After his London stint, Eugene returned to South Africa, where he worked in logistics, at a consumer skincare company, and the State Information Technology Agency. Here, he was seconded to the KwaZulu-Natal Department of Education, where he was responsible for all of their Active Directory, user accounts, Microsoft Exchange and other core IT services.

“That was another tough job,” says Eugene. “Everything in government works very slowly, and you’re always trying to move forward, but there are so many roadblocks in the way.” It wasn’t all doom and gloom, however; he emphasises this experience taught him how to make a plan in a hurry, even without the necessary resources at hand. “I learnt how to adapt and work with what I had.”

Eugene moved to CAPRISA (The Centre for the AIDS Programme of Research in South Africa) as head of IT. He spent eight years here, and it served as a stepping stone to his current role at AHRI (he literally stepped into another office, as both CAPRISA and AHRI are in the same building). 

The CIO role is about helping others do their jobs better

AHRI is a transdisciplinary scientific research institute based across two campuses in KwaZulu-Natal, and Eugene talks enthusiastically about the work his organisation does, which centres around four broad scientific domains – population science, basic and translational science, implementation science and clinical trials.

AHRI was also heavily involved in identifying the emergence of, and research around Covid-19, especially in South Africa and with regards the Omicron variant.

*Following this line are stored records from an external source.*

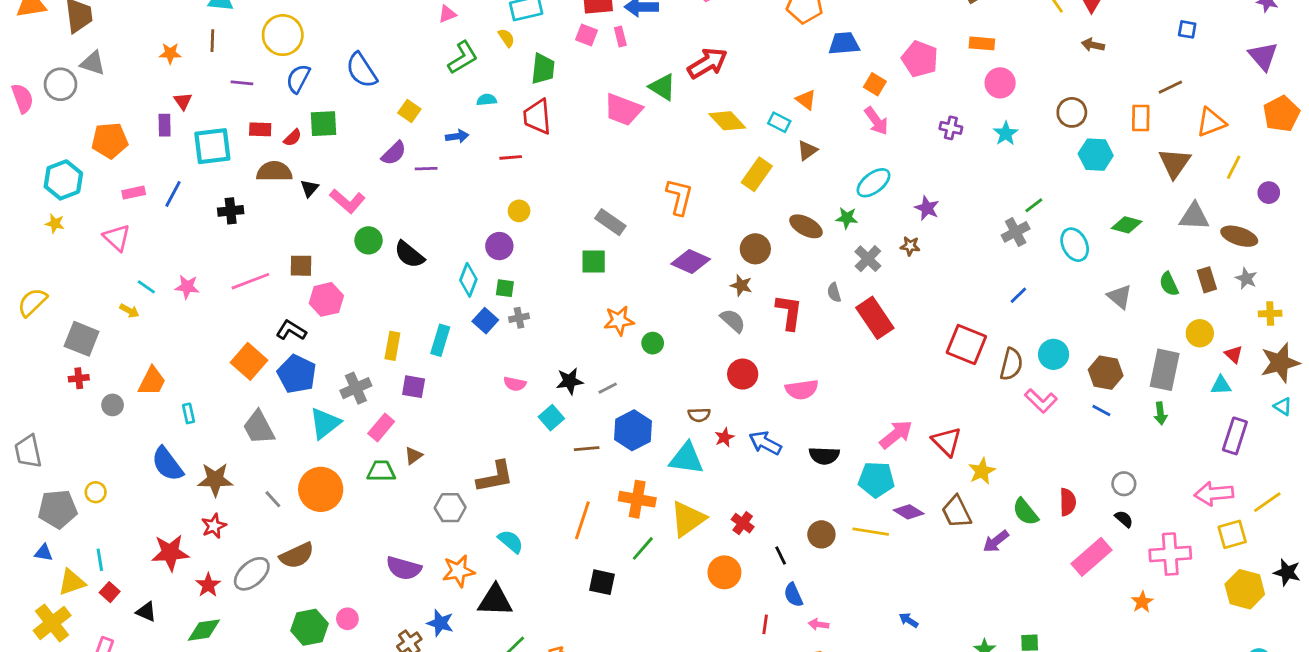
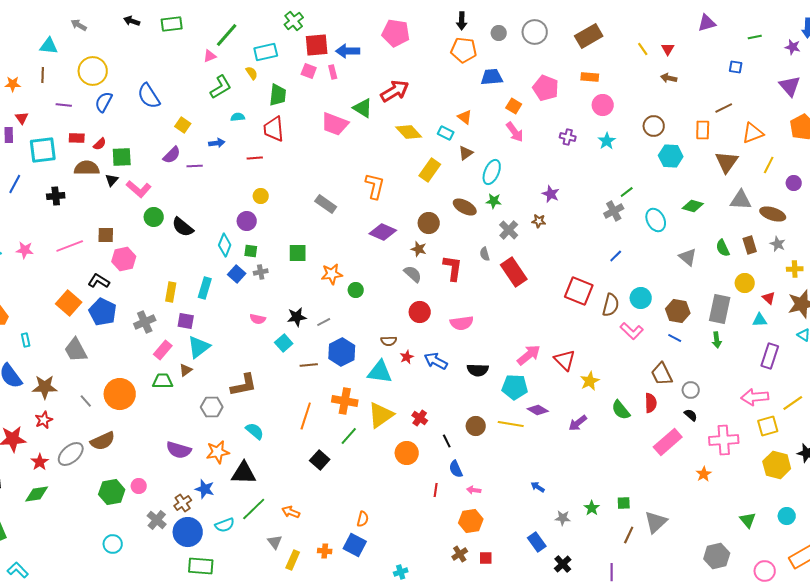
green square: (324, 124) -> (122, 157), moved
cyan ellipse: (873, 183) -> (492, 172), moved, turned -30
green square: (594, 262) -> (298, 253), moved
cyan triangle: (325, 423) -> (199, 347), moved
brown trapezoid: (956, 512) -> (662, 374), moved
purple arrow: (996, 541) -> (578, 423), moved
black square: (602, 582) -> (320, 460), turned 30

South African scientists were proudly often leading the fight against Covid-19. 

He also emphasises how the IT department at AHRI punches above its weight compared to organisations of a similar size.

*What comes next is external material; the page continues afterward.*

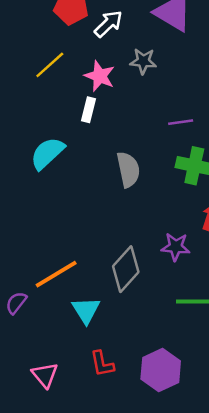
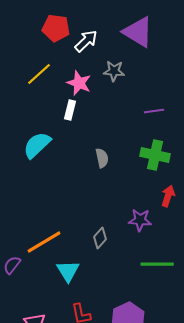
purple line: (181, 122) -> (154, 111), moved
gray semicircle: (128, 169) -> (102, 158), size x0.7
gray diamond: (126, 269) -> (100, 238), size x0.6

“AHRI only has about 700 staff, but to compete and collaborate with much bigger organisations and universities locally and worldwide, like Harvard, University College London (UCL) and the WHO, we need world-class research output. From a technology perspective, we have IT infrastructure that boasts significant computational and data processing power that you wouldn’t ordinarily find in an organisation with just 700 people.”

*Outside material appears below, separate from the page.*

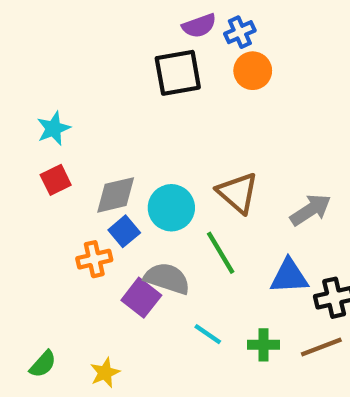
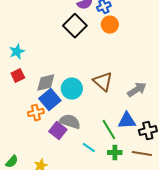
black square: (178, 73) -> (75, 26), turned -35
blue square: (124, 231) -> (50, 100), size x1.5
green line: (221, 253) -> (109, 130), moved
brown line: (321, 347) -> (142, 154), turned 30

Eugene says that, for now, everything is on-premise by design, but the cloud is a part of the digital transformation strategy. AHRI is also split into two campuses, and, along with the IT infrastructure, it has a department just for data management (called the Data Science Unit) that works across both sites. 

“We have a lot of data at each site, but we’ve turned that into an advantage because, from a disaster recovery perspective, we have an active/active arrangement where we back up or replicate all our data from site A to site B, and vice versa. So, if site A had to collapse, we could bring everything up at site B.”

Eugene believes a CIO role comes down to how you can help an organisation marry the technology with the business strategy. 

“In the case of AHRI, the business’s output is scientific knowledge published in high-impact journals, and my role as CIO is to enable other people to do their jobs better. I’ve also learnt that when you’re doing your job properly, IT almost needs to fade into the background. Sometimes people forget about us completely, and we have to remind them why we need a budget!” he laughs. 

Advice from the field (literally)

Eugene’s advice for those just entering the IT industry? “Start the studies,” he urges. “In IT, there’s a difference between degrees and diplomas versus certifications, but the latter teaches you how to work with the technology, and it’s great on your CV. Also, try to get yourself a degree, because that will help you later in your career journey.” 

Eugene walks the talk – he started out with Microsoft certifications and splicing cables, but he’s now finishing up a part-time BCom in IT management and pursuing an MBA next!

Other than being “super talented at eating too much”, as he jokingly puts it, Eugene is into rugby – big time. After finishing school, he played as a wing for the Crusaders in KwaZulu-Natal. “It was more social, so we did a lot of drinking and played a bit of rugby,” he says, but he maintains that whenever the Springboks play, he has his boots nearby.

“I’m always ready to run on the field. I just need that phone call from Rassie; I’m there!”